Turns out there was a plane accident there. A small plane owned by a famous French person (a boxer??) crashed into the mountain there. I need to find out more details of this later.

But if you zoom into the spot, you can clearly see a big mark of impact on the ground.

26 November 2019

Next stop – a ceramic factory

Arsenio, our bartender at the hotel had talked about the local ceramic stuff. Based on his information, this morning, we headed out to the town of Lagoa. Our trusted driver guide Henrique took us to the Ceramica Vieira. This establishment has been making ceramic pottery for nearly one hundred and sixty years. All throughout, it has been owned by the same family (Vieira is the name) – thru five generations.

In fact, you can see an elderly gentleman with his cane. He is the current owner. Also there were his two daughters who helped run the place.

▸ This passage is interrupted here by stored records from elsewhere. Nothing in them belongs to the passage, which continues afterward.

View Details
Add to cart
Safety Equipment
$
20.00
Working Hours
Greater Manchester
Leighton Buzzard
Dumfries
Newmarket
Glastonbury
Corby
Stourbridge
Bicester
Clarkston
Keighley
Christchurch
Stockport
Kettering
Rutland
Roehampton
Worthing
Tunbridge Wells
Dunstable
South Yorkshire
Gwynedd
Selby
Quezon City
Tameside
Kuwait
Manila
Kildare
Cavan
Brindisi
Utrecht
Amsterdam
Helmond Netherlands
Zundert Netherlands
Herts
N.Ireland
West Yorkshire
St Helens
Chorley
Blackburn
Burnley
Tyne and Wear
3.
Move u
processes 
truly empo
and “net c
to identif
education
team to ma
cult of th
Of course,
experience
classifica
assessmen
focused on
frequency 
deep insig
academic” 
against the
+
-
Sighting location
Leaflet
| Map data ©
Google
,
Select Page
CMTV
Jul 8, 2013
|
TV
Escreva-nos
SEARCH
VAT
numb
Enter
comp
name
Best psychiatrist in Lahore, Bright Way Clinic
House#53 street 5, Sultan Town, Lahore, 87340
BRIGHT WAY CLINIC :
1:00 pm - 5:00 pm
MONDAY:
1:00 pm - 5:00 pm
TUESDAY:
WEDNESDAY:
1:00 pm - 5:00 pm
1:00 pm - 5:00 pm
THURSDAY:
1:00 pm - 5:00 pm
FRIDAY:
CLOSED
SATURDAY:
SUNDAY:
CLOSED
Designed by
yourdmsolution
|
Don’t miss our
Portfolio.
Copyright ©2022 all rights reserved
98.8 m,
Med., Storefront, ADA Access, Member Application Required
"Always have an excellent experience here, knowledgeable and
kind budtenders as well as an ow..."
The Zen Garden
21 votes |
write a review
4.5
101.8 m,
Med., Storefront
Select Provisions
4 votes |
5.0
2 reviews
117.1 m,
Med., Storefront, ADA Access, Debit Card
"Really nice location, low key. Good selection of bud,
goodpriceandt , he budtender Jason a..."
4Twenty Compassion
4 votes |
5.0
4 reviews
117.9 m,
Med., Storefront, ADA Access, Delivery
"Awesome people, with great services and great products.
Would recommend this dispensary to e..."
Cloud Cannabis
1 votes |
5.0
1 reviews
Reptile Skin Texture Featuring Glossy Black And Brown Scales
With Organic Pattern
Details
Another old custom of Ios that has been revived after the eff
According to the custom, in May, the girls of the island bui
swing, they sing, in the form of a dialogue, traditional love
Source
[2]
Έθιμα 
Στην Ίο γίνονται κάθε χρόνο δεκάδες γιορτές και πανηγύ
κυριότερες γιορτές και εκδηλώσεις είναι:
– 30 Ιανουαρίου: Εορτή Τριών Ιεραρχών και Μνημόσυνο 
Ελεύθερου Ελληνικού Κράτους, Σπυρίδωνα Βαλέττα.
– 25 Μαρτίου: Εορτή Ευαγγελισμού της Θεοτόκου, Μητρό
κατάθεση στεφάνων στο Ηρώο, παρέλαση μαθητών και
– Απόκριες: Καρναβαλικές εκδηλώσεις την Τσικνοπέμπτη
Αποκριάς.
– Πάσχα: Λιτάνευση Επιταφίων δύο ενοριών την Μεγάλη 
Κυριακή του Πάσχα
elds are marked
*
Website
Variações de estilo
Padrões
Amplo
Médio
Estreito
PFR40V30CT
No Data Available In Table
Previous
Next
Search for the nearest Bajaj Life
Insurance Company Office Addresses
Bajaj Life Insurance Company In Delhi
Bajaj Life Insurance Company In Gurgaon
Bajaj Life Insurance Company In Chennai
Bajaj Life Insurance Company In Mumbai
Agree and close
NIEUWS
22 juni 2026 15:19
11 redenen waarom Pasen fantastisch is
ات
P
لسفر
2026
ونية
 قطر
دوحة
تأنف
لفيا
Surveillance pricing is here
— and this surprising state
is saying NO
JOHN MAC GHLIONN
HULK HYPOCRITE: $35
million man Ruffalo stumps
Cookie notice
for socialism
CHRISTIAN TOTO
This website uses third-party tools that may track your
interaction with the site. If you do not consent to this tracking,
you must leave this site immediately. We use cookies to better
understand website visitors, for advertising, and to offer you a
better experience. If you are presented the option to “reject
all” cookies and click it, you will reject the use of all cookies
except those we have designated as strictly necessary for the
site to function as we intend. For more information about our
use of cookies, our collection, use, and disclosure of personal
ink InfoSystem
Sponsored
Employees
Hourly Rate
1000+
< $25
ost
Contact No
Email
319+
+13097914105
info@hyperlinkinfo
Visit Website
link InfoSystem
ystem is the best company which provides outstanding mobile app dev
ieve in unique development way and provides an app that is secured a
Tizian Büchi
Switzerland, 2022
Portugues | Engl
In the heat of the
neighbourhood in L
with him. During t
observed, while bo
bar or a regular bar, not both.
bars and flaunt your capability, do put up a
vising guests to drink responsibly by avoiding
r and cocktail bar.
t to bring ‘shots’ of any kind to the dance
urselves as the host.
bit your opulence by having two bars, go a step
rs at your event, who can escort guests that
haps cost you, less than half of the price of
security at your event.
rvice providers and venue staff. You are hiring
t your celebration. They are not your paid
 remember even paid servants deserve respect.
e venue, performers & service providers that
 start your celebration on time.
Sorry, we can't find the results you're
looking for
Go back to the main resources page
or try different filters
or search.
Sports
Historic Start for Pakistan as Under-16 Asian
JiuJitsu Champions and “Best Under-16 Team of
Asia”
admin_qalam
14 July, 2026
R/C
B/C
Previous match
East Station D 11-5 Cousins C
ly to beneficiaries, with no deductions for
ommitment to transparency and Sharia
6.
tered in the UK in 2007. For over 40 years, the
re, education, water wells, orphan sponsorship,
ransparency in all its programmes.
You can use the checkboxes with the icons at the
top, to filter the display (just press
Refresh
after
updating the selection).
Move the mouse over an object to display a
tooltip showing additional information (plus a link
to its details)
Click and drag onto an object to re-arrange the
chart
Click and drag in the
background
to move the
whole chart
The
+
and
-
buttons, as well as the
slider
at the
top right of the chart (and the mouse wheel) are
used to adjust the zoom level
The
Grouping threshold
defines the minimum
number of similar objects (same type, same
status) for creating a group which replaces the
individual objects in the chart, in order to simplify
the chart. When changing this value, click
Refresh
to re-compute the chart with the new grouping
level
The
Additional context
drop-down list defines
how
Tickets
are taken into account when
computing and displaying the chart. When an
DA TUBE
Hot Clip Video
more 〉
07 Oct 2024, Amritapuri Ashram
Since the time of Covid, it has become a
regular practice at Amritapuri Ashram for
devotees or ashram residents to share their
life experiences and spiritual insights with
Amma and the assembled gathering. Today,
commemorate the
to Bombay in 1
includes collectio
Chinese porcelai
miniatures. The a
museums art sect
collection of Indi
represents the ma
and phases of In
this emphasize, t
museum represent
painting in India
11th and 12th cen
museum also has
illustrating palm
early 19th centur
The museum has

One thing I did not realize is that typically blue color on ceramic pottery does not start as that color. It is somewhat pinkish – see the square tile at the end in the last picture. Apparently, after getting burnt in the fire kiln, it turns blue. All the clay comes from a different island – Santa Maria.

I got myself a small cup to drink aguardentes (aguardientes) – one more drink I had heard about but never tried before I met Arsenio.

26 November 2019

Visit to the local distillery and liqueur manufacturing

What I was not aware of is how many different liqueurs are made in Sao Miguel island. Tiago Mela in Mulher de Capote took me thru the whole list and showed us around the manufacturing process.

An interesting anis liqueur (which is not Licor Beirao – from mainland and is Sharmila and my absolute favorite anis based drink) caught my eye. The bottle has a anis plant inside and covered with sugar crystal. Think sweet and think anis. And if you are a Bengali, think yummy!

While I finished up my deep dive into gins over a year back, decided to pick up a bottle of Goshawk gin, nonetheless. The previous day, Arsenio had me try the local gin at the hotel bar.

25 November 2019

Great evening with our bartender

Sharmila and I spent a great time with Arsenio – our bartender at the hotel. He has an amazing knowledge of all alcohols and their stories. Of course, it is the local stories that intrigued me the most.

I never realized the amount of local liqueurs, rum and gin that is made in the island! Or that aguardente (aguardiente in the Spanish world) is so popular in the Portuguese world.